First long-acting injectable treatment for HIV represents an exciting step forward, should be optimized with equity, investment
Dr. Rajesh Gandhi is the Co-Director of the Harvard Center for AIDS Research and the site leader of the MGH Clinical Research Site in the Harvard/Miriam AIDS Clinical Trials Unit and a scientific member of the Department of Health and Human Services Panel on Antiretroviral Guidelines for Adults and Adolescents and the International Antiviral Society USA Panel on Antiretroviral Drugs for Treatment and Prevention. The Chair of the HIV Medicine Association (which, with IDSA, produces this blog) Dr. Gandhi has provided HIV care and studied HIV treatment through clinical trials for more than 25 years. Here he discusses the approval of the first long-acting injectable treatment for people living with HIV, announced by the U.S. Food and Drug Administration Jan. 21.
Antiretroviral treatments that control HIV, prevent illness and transmission, and that have turned HIV into a chronic, manageable condition have continued to improve over the last 25 years. Can you explain the significance of the FDA approval of the first long acting injectable treatment, Cabenuva?
Being able to offer some patients the option to replace their daily pill regimen with a monthly injection is an exciting and important step forward. It holds out the promise of simplifying HIV treatment for some patients who want to receive it; by potentially preventing missed doses, long-acting therapy can help treatment to be more consistent – and, therefore, more effective. Not having to take a daily pill can also help to reduce the stigma still experienced by too many people with HIV.

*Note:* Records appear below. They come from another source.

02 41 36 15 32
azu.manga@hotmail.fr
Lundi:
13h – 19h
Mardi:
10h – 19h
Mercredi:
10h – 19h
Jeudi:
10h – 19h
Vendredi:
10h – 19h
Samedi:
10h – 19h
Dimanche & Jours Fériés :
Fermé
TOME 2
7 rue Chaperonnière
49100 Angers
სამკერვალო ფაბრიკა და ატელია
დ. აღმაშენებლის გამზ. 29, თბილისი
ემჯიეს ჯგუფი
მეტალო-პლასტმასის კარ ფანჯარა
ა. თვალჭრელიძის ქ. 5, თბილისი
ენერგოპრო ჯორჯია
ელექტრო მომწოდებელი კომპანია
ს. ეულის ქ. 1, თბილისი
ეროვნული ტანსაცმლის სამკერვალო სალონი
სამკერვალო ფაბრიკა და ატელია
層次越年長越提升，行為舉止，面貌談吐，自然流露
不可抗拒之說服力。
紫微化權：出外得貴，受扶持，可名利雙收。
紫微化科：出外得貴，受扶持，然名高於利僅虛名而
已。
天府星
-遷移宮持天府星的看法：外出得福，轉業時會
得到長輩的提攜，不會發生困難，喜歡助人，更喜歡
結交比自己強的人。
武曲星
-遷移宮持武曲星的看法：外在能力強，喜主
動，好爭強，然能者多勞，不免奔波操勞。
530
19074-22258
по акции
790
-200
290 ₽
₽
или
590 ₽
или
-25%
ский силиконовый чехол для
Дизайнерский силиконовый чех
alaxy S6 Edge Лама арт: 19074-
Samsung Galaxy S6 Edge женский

Now that it has been approved, what has to happen next?
Delivery systems and direct resources to ensure that the patients who could benefit most from this new treatment option are able to access it will be critical. This includes making sure this treatment will reach people living with HIV in rural areas, as well as those without consistent housing, and with mental health and substance use conditions. The injections will mainly need to be administered in a clinical setting. Meeting patient needs, including for transportation and scheduling that doesn’t interfere with work and family obligations, will be essential to optimizing this advance as well.
Ensuring equitable access to treatment, particularly for Black and Latinx gay men and women of color — populations disproportionately affected both by high risks of HIV infection and more limited access to health services — must be a priority.

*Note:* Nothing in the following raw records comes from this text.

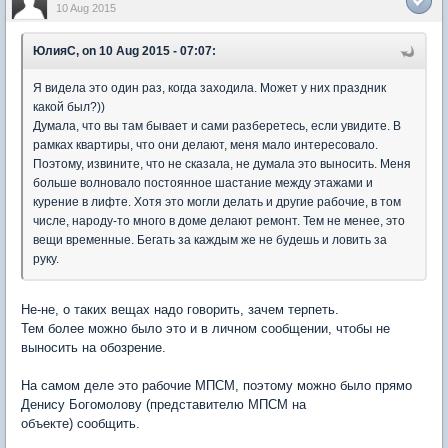
10 Aug 2015
ЮлияC, on 10 Aug 2015 - 07:07:
Я видела это один раз, когда заходила. Может у них праздник
какой был?))
Думала, что вы там бывает и сами разберетесь, если увидите. В
рамках квартиры, что они делают, меня мало интересовало.
Поэтому, извините, что не сказала, не думала это выносить. Меня
больше волновало постоянное шастание между этажами и
курение в лифте. Хотя это могли делать и другие рабочие, в том
числе, народу-то много в доме делают ремонт. Тем не менее, это
вещи временные. Бегать за каждым же не будешь и ловить за
руку.
Не-не, о таких вещах надо говорить, зачем терпеть.
Тем более можно было это и в личном сообщении, чтобы не
выносить на обозрение.
На самом деле это рабочие МПСМ, поэтому можно было прямо
Денису Богомолову (представителю МПСМ на
объекте) сообщить.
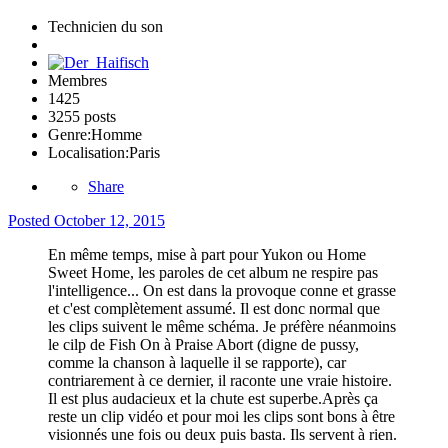
Technicien du son
Membres
1425
3255 posts
Genre:
Homme
Localisation:
Paris
Share
Posted
October 12, 2015
En même temps, mise à part pour Yukon ou Home
Sweet Home, les paroles de cet album ne respire pas
l'intelligence... On est dans la provoque conne et grasse
et c'est complètement assumé. Il est donc normal que
les clips suivent le même schéma. Je préfère néanmoins
le cilp de Fish On à Praise Abort (digne de pussy,
comme la chanson à laquelle il se rapporte), car
contriarement à ce dernier, il raconte une vraie histoire.
Il est plus audacieux et la chute est superbe.Après ça
reste un clip vidéo et pour moi les clips sont bons à être
visionnés une fois ou deux puis basta. Ils servent à rien.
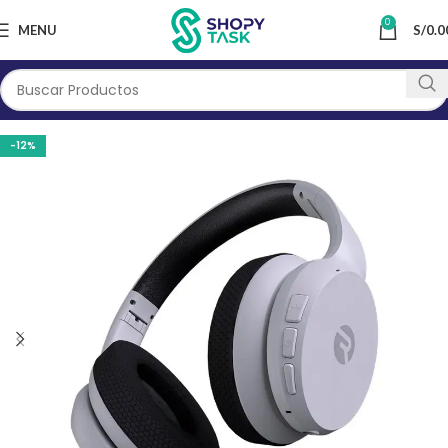
0
MENU
S/
0.0
-12%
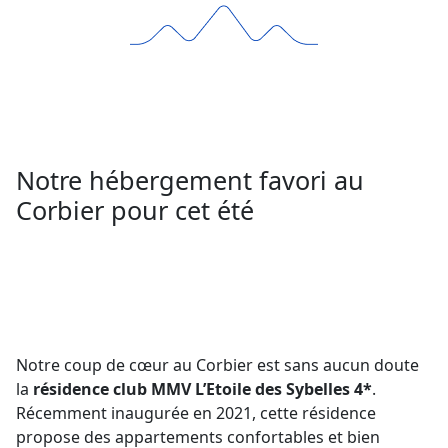
Notre hébergement favori au
Corbier pour cet été
Notre coup de cœur au Corbier est sans aucun doute
la
résidence club MMV L’Etoile des Sybelles 4*
.
Récemment inaugurée en 2021, cette résidence
propose des appartements confortables et bien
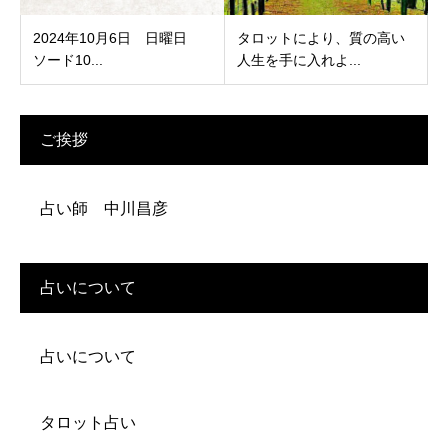
2024年10月6日 日曜日
タロットにより、質の高い
ソード10...
人生を手に入れよ...
ご挨拶
占い師 中川昌彦
占いについて
占いについて
タロット占い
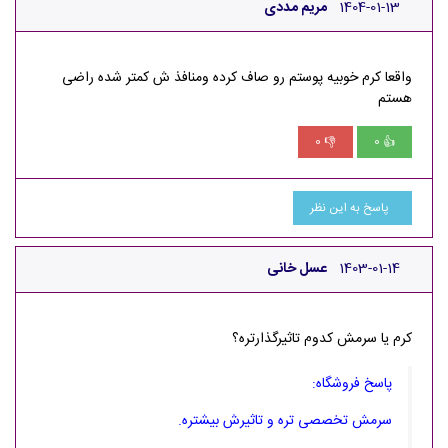
1404-01-13
مریم مددی
واقعا کرم خوبیه پوستم رو صاف کرده و‌منافذ ش کمتر شده راضی
هستم
0
0
👎
👍
پاسخ به این نظر
1403-01-14
عسل خانی
کرم یا سرمش کدوم تاثیرگذارتره؟
پاسخ فروشگاه:
سرمش تخصصی تره و تاثیرش بیشتره.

How will the cost of the new treatment figure into that?
Cost has the potential to be a barrier as it is for other HIV treatments. The wholesale acquisition cost for the initial dose has been reported to be $5,940 for the initial monthly dose with the monthly cost after the initial dose reportedly being $3,960 per month. While long-acting injectable therapeutics are of high value to some patients with HIV — value does not equate to affordability or access. So policy makers and federal and private third-party payers are going to have to consider the cost-effectiveness of long-acting treatment. When people who face barriers to consistent treatment can keep the virus suppressed, with one injection a month, the benefits can include reduced risks of transmitting the virus and of getting sick, as well as improved quality of life. Over the long-term, we need to develop policies that promote reasonable drug pricing without compromising drug development to lower medication prices across the board.
Do we know that access to long-acting HIV treatment can accomplish that?
As this, and, I hope other new long-acting modalities become available, it will be important to monitor their use in real world settings and with different populations through clinical research and data registries.
What else do policy makers and clinicians need to consider, to optimize the success of this advance?
While long-acting injectable treatment options, and possibly soon-to-follow long-acting prevention options, offer a critical new tool to advance efforts to end HIV as an epidemic, we must ensure they reduce rather than widen the existing HIV-related health disparities.
Rajesh Gandhi, MD, FIDSA has been actively involved in HIV care and research since 1996. In addition to his roles at the Harvard Center for AIDS Research and Massachusetts General Hospital and work with the DHHS and IAS antiretroviral treatment guidelines panels, he has served on the COVID-19 Treatment Guidelines Panels for the National Institutes of Health and the Infectious Diseases Society of America. He has been active in HIVMA since its inception in 2002.